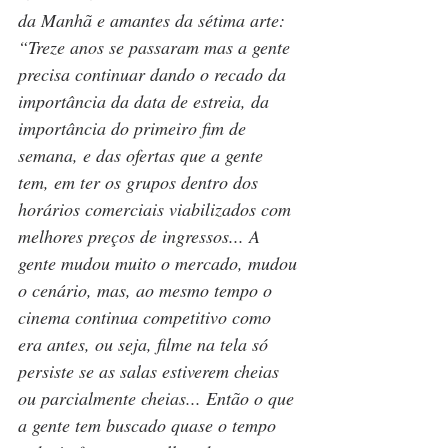
da Manhã e amantes da sétima arte: 
“Treze anos se passaram mas a gente 
precisa continuar dando o recado da 
importância da data de estreia, da 
importância do primeiro fim de 
semana, e das ofertas que a gente 
tem, em ter os grupos dentro dos 
horários comerciais viabilizados com 
melhores preços de ingressos... A 
gente mudou muito o mercado, mudou 
o cenário, mas, ao mesmo tempo o 
cinema continua competitivo como 
era antes, ou seja, filme na tela só 
persiste se as salas estiverem cheias 
ou parcialmente cheias... Então o que 
a gente tem buscado quase o tempo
##########
### Task to complete
Only the number is required: state how many lines of the entries hold the word "cheias".

### Solution for this problem
2